▶ [EXERCISE DIRECTIONS]: Without any of the pictures, set down the data below exactly.

▶ [DATA FOR REVIEW]:
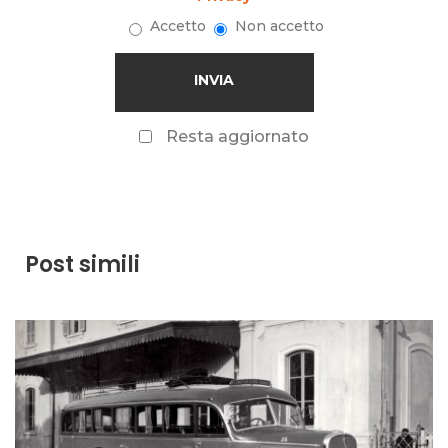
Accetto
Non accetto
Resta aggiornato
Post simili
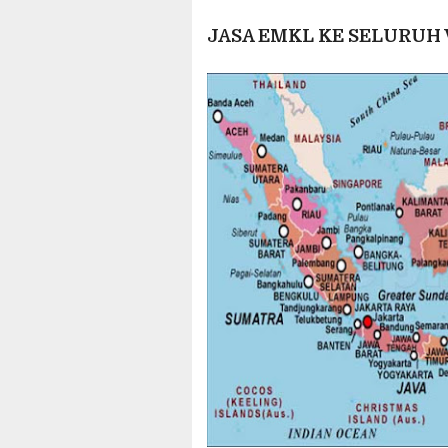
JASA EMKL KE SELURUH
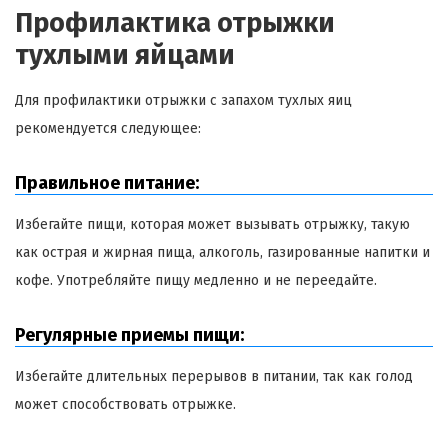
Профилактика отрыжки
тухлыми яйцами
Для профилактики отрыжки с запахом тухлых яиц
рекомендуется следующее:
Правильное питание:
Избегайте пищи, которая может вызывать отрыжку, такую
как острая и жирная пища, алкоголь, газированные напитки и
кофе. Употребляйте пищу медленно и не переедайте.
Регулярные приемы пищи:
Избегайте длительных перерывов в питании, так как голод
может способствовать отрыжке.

▶ [RESPONSE BOX]:
Accetto
Non accetto
Resta aggiornato
Post simili
JASA EMKL KE SELURUH
Профилактика отрыжки
тухлыми яйцами
Для профилактики отрыжки с запахом тухлых яиц
рекомендуется следующее:
Правильное питание:
Избегайте пищи, которая может вызывать отрыжку, такую
как острая и жирная пища, алкоголь, газированные напитки и
кофе. Употребляйте пищу медленно и не переедайте.
Регулярные приемы пищи:
Избегайте длительных перерывов в питании, так как голод
может способствовать отрыжке.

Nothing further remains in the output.